La última vez que hice esto tenía una pistola apuntándome a la cabeza. La pistola era yo. La cabeza estaba en otro sitio. A la cabeza. Como si ir ganando entrañase alguna ventaja. Como si lo que te sale de adentro pudiese ser traído al mundo libre de vísceras; mi alma limpia, respirando y sin dolor.
Escribo otra vez. No existe última.
Ahora, vuelvo a estar rodeada de mar y más allá de mí no hay nadie. Pienso en un barco, en el vacío, en un barco vacío, en esa historia a medias que no llegaba, pero que me llevaba, que me cogía de la mano y entonces la mano mojaba el teclado y luego el teclado se disolvía como un puñado de sal al abrirla. Ahora la historia mece y tiene horizonte.
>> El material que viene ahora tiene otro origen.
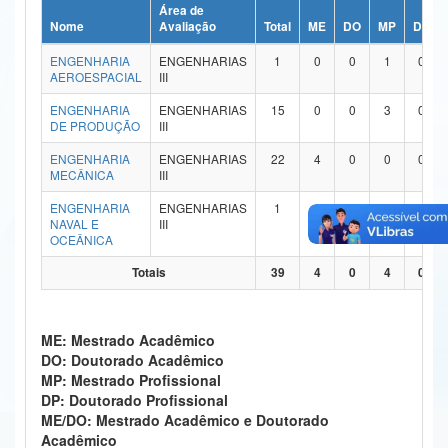
Área de
Ministério da Ciência, Tecnologia, Inovações e Comunicações
Nome
Avaliação
Total
ME
DO
MP
DP
ENGENHARIA
ENGENHARIAS
1
0
0
1
0
Ministério do Meio Ambiente
AEROESPACIAL
III
Ministério do Turismo
ENGENHARIA
ENGENHARIAS
15
0
0
3
0
DE PRODUÇÃO
III
Ministério do Desenvolvimento Regional
ENGENHARIA
ENGENHARIAS
22
4
0
0
0
MECÂNICA
III
Controladoria-Geral da União
ENGENHARIA
ENGENHARIAS
1
0
0
0
0
NAVAL E
III
Ministério da Mulher, da Família e dos Direitos Humanos
OCEÂNICA
Secretaria-Geral
Totais
39
4
0
4
0
Secretaria de Governo
ME: Mestrado Acadêmico
Gabinete de Segurança Institucional
DO: Doutorado Acadêmico
MP: Mestrado Profissional
Advocacia-Geral da União
DP: Doutorado Profissional
ME/DO: Mestrado Acadêmico e Doutorado
Banco Central do Brasil
Acadêmico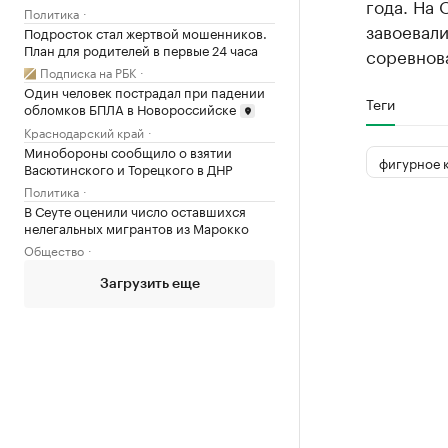
года. На 
Политика
завоевали
Подросток стал жертвой мошенников.
План для родителей в первые 24 часа
соревнова
Подписка на РБК
Один человек пострадал при падении
Теги
обломков БПЛА в Новороссийске
Краснодарский край
Минобороны сообщило о взятии
фигурное 
Васютинского и Торецкого в ДНР
Политика
В Сеуте оценили число оставшихся
нелегальных мигрантов из Марокко
Общество
Загрузить еще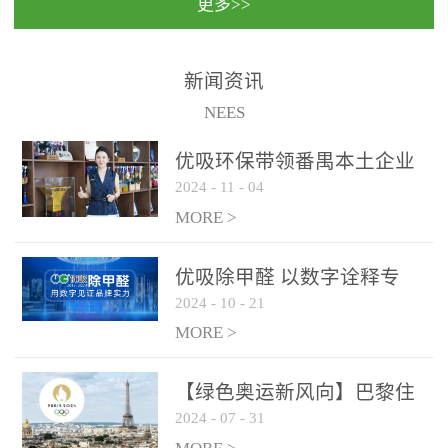
更多>>
民法院室内除甲醛空气治
国家通过设在对外开放口
理项目施工单位：优吸环
岸的出入境边防检查机关
保施工日期：2020年1月珠
（及各出入境边防检查
新闻资讯
海横琴新区人民法院，座
站），依法对出入境人
NEES
落...
员、交通工具...
优吸环保带领番禺本​土企业
2024
-
11
-
04
勇敢破局向“新”
MORE >
优吸除甲醛 以数字诠释专
2024
-
10
-
21
业，尽显除醛品牌实力！
MORE >
【绿色奥运新风向】巴黎住
2024
-
07
-
31
宿风波：优吸环保共建健康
El final del cuerpo es el fin de la contención.
Salgo y nado. Toda o nada: yo me expandí en once universos con el espacio contenido y el aliento a mi favor.
La resolución de dejar atrás el diez se cubrió de flores. Flores abriéndose. Flores que salen tras el proceso. Flores que nacen, que crecen y que, al igual que un nuevo estilo artístico recuerda al amor, florecen. Flores cubiertas de flores. De flores de almendro. Palabras en flor.
Hay una noche exhausta acaparándolo todo. A la noche le sobran horas y le falta alimento. Prendo el fuego. Hoy he vuelto a soñar con mi abuela. Voy a darle de comer: a la noche, a la casa. A la casa de mi abuela. Escribo mucho sobre las casas. Quizás tan solo necesite ponerme a salvo, o quizás aún espere que, bajo las ruinas, la tierra y la semilla y el silencio y la paciencia y la vida sigan. Puedo encerrarme pero puedo invitarte. Del puchero sale humo. Un olor a megatrón y guisito se queda bailando hasta el amanecer para no tener que regresar a tiempo. A lo lejos, el sol resucita de entre las olas para confirmar que todavía nos quedan cielos. El cielo.